'W. E. B. DuBois – Biography of a Race'
closes in 1919 with DuBois touring Europe in the aftermath of its
Civil War of 1914-1918. He is hopeful that Europe will cast off its
African Colonies and allow them to become self-governing, and in so
doing, light the way for America to reduce, and ultimately eliminate
its own suppression of the Negro in its midst.
What interestingly escapes DuBois until
much later in his life is that wars are fought not to free secondary
or oppressed people: Wars are fought between the powerful to
consolidate or expand the power, territory, and citizenry under their
control. Just as territorial control was a driver in Europe's Civil
War, so was land and territorial control a major driver in America's
Civil War 65 years earlier. Sure, both wars were dressed up in
ideology at the time and in our kinder remembrances of them, but the
expansion of power was at the root of both.
Reading history is an interesting
exercise: One continually has to confront the truth of the
observation that things now are in many ways, and almost completely
in the ways that matter, little different from what has gone before.
I read with heavy heart of the high cost of war, the destruction of
property, technology, agriculture (and the ability to feed a
populace), and the tragic loss of life.
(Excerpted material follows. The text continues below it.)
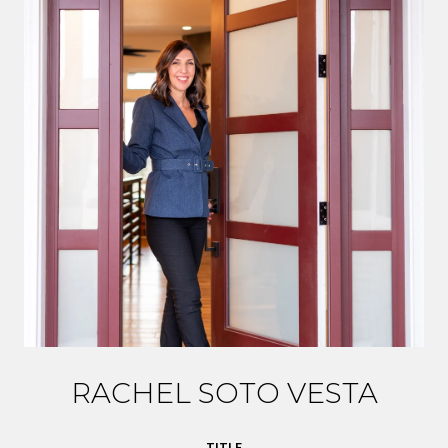
RACHEL SOTO VESTA
TITLE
The book is closed, I surface
in the now, and hear the drumbeats leading to another war, this one
potentially modern. Sure, the pundits claim that the loss of life
will be minimal, the damage contained, etc.
But, it will be war. Our folks will be
killing their folks, our boys (and girls) killing their boys and
girls, and being killed in turn. Our resources and energy will be
diverted from educating our young, building our commons, researching
for cures to the diseases that ail (and sometimes plague) us to
building weapons, creating means of destruction rather than means of
construction, and strengthening the warrior hierarchy of our society.
We just fought two wars under the
mistaken notion that we could do so without cost, that the benefits
would overcome them: Instead, we've plunged our country deeper into
debt, increasing our vulnerability to economic sabotage by those who
might wish to do so, weakened our children's future and neglected
items we formerly took great pride in. Now, we worry that we cannot
afford to provide for our elderly, either in money to live on or
health care to live by; we decree that higher education must be put
further out of reach, and standard education must be crippled; that
maintaining the previous standards of our society must be forsaken,
and we must all accept the gradual diminishing of our way of life.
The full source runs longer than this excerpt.